019 Catastrophe Theory

The Shape of M

Suppose p is a parameter point on a conflict line. We translate the sociological notion of „conflicting opinions at p“ into the mathematical notion of bimodality of Fp; in other words, we assume Fp has two local maxima, and so M is two-sheeted over a neighborhood of p. Now globalize this notion by assuming that F is bimodal over neighborhoods N1, N2 of the two conflict lines L1, L2 , and is unimodal otherwise. We call N1, N2 the conflict regions; they are shown shaded in Figure 20.3. As we leave either side of a conflict region one of the two modes is preserved and the other has to disappear; we assume, further, that one of the modes is preserved on one side and the other on the other side. Therefore S has an S-shaped fold over N1. Meanwhile L2 terminates in the point K, and by Hypothesis 3 the only way an S-shaped fold can terminate is in a cusp (Markus 1977; Zeeman n.d.); therefore, S has a cusp singularity at K. Summarizing our assumptions and deductions into a single hypothesis we obtain Hypothesis 4.

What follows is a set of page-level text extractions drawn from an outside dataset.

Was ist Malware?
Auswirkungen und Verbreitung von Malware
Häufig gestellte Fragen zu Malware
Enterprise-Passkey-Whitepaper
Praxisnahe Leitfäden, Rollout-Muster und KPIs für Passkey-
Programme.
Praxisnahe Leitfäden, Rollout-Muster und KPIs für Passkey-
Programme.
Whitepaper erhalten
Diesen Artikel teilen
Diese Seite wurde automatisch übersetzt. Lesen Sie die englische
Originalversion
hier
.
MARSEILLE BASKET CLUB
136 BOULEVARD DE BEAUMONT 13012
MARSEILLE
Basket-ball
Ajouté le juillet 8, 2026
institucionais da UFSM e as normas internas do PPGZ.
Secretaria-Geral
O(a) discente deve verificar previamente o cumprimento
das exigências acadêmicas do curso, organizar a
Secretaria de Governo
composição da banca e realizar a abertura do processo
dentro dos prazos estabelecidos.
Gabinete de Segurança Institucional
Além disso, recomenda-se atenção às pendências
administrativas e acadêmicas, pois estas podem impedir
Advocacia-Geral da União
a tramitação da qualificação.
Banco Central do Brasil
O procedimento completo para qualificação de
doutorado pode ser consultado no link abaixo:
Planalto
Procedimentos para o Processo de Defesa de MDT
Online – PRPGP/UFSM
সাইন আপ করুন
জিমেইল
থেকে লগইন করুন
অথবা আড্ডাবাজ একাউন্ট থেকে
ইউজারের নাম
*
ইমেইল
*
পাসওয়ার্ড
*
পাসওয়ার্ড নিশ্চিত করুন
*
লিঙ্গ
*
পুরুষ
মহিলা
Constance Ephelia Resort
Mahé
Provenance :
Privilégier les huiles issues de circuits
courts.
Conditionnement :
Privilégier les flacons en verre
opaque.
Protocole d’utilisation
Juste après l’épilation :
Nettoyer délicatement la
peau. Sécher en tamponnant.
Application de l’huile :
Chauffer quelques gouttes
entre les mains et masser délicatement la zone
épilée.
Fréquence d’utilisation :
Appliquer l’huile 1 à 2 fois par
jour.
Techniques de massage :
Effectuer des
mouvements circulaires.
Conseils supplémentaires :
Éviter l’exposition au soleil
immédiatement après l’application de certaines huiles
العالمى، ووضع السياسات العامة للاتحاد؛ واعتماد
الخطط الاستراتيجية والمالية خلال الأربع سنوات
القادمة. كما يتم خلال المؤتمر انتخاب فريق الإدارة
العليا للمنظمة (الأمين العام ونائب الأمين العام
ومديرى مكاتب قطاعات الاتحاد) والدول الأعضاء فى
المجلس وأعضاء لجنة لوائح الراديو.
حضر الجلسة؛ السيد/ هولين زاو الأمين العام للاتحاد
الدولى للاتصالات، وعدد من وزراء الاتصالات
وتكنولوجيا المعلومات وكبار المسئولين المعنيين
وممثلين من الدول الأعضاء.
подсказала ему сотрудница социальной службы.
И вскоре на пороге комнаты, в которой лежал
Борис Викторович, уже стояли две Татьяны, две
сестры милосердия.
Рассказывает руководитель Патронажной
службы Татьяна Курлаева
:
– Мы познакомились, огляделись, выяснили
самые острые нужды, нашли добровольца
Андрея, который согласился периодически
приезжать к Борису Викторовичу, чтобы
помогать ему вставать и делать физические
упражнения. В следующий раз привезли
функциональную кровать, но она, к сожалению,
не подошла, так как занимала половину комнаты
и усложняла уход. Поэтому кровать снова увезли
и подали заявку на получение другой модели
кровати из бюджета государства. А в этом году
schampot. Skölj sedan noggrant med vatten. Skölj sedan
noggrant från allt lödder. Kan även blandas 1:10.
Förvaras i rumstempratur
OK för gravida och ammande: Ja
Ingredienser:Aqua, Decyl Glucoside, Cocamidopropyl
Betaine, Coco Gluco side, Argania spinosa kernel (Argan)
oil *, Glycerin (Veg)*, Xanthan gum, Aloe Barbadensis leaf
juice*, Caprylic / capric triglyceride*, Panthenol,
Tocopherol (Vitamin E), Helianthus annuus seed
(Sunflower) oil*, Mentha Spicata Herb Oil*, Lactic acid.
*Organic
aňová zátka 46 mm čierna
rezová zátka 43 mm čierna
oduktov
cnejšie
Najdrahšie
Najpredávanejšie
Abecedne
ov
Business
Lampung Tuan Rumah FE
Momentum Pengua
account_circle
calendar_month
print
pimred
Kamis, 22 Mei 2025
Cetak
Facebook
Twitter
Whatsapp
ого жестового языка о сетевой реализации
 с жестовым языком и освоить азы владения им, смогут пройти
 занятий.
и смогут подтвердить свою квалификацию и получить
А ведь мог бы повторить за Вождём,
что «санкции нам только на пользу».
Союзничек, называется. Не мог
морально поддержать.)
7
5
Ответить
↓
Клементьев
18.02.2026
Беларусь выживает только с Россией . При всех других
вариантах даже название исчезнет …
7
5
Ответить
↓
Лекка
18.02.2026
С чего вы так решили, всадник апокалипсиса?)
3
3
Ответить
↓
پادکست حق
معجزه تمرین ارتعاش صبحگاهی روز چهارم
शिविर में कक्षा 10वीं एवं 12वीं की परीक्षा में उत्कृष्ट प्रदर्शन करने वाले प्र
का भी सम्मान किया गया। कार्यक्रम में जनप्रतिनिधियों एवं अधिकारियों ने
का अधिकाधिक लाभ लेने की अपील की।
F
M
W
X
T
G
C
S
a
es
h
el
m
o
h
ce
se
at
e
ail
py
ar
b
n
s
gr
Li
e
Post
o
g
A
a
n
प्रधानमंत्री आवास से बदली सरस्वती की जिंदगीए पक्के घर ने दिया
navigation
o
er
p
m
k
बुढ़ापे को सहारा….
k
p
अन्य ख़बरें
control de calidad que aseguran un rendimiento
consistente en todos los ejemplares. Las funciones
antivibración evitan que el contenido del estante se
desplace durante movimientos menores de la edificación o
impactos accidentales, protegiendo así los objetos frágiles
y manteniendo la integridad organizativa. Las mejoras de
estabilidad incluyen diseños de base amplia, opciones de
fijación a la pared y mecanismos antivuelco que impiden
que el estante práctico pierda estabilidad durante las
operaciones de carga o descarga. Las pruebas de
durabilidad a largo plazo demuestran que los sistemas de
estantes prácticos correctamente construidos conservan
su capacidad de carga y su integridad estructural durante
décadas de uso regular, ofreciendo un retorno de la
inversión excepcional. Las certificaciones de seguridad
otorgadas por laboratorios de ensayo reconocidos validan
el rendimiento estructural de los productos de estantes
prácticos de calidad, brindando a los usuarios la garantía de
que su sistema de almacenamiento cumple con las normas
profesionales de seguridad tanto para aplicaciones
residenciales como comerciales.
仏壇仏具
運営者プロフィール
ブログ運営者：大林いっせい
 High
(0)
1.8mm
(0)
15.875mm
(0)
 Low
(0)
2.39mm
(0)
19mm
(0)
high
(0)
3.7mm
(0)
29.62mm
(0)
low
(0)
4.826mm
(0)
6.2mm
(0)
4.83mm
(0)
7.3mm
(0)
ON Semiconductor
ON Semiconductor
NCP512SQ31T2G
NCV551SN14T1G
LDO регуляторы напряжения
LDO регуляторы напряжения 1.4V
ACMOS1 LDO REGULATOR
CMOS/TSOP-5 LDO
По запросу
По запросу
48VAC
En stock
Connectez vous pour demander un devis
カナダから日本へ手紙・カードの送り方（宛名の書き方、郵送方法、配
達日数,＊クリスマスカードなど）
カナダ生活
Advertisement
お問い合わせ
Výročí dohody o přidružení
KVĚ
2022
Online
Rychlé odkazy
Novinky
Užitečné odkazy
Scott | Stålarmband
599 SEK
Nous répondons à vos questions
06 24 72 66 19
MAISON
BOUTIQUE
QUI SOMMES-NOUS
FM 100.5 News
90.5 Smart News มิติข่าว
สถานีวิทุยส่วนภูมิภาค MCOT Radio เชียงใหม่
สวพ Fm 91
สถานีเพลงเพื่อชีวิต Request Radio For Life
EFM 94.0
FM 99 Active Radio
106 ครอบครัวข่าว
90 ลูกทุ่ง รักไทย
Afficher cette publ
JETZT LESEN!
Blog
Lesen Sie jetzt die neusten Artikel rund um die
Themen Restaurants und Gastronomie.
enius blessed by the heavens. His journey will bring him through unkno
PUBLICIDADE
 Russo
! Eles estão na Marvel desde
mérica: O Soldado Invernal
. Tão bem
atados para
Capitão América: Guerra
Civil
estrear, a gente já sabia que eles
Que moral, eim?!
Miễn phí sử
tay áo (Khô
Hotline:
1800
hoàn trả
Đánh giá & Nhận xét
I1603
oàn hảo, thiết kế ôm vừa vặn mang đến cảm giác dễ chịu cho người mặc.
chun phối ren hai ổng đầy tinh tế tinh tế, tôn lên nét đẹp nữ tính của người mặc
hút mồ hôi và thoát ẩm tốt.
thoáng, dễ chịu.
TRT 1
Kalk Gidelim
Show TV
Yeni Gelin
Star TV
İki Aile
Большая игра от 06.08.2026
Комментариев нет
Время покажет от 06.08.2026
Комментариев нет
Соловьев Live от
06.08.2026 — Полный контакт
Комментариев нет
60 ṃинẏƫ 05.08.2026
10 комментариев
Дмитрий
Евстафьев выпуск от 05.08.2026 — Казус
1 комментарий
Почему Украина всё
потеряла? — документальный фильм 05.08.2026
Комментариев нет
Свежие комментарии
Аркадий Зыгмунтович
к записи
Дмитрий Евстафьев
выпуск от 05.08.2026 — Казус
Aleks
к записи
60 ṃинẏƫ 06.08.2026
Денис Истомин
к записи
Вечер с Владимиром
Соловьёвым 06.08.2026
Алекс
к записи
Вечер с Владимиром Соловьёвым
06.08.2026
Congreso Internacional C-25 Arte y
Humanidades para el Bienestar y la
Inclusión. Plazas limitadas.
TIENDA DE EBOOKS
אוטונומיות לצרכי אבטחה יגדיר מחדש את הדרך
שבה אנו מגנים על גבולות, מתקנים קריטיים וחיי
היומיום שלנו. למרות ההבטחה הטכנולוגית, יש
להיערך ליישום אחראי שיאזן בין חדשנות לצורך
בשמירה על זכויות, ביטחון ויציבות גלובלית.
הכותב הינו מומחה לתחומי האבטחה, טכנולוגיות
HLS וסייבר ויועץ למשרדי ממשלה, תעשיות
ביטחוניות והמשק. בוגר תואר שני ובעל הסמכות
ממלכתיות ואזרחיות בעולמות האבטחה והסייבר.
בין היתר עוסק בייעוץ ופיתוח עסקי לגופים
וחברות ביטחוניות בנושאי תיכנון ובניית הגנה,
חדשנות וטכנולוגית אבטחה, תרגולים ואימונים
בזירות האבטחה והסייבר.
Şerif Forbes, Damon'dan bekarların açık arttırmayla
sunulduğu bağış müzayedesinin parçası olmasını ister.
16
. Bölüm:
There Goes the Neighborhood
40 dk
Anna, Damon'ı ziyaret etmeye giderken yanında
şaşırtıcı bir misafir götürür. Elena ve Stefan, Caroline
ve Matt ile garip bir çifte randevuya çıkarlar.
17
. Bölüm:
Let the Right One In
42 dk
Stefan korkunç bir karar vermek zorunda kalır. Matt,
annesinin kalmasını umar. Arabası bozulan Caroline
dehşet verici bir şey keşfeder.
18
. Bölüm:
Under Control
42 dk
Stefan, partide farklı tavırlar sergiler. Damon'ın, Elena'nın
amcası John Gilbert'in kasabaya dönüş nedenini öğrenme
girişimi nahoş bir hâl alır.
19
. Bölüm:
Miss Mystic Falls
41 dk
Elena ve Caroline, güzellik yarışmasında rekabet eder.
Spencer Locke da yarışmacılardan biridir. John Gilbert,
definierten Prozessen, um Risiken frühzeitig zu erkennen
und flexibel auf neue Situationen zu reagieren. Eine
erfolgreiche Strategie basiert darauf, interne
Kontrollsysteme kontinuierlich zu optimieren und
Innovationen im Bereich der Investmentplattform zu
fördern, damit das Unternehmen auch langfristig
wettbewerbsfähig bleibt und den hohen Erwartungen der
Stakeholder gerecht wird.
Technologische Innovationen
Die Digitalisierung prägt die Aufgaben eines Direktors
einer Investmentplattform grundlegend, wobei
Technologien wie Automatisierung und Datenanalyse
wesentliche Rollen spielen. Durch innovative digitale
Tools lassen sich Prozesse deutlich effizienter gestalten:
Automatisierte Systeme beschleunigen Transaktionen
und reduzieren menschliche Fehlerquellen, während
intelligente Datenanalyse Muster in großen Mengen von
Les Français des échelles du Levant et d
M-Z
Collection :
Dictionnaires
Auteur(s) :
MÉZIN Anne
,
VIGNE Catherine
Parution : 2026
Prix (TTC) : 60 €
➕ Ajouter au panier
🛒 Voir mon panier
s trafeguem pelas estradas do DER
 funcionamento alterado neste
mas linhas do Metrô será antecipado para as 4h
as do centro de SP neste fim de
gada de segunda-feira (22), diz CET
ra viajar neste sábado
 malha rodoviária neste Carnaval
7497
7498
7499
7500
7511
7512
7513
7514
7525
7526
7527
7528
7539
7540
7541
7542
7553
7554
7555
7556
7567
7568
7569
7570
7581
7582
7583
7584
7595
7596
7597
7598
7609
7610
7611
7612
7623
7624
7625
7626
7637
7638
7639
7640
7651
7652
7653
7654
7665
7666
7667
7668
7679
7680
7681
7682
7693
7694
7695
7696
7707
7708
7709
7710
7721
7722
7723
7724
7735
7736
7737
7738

The projection x: SP has fold curves and a cusp singularity as shown in Figure 20.3. The reader will observe that we have drawn S in Figure 20.3 as if it were sitting in three dimensions rather than in the (2 + n)-dimensional space P x X. We justify this in a later section. Meanwhile notice that our discussion of folds and cusps is independent of the ambient space in which S happens to be sitting. The following deductions from Hypothesis 4 are also independent of the ambient space. M has two components M1 and M2, whose projections overlap on N1. The projection of M2 overlaps itself on N2. The complementary subsurface S-M has two components S1, S2 shown shaded in Figure 20.3, that project onto N1, N2; however, the components S1, S2 are sociologically meaningless because they represent saddle points of F, around which no opinion points cluster.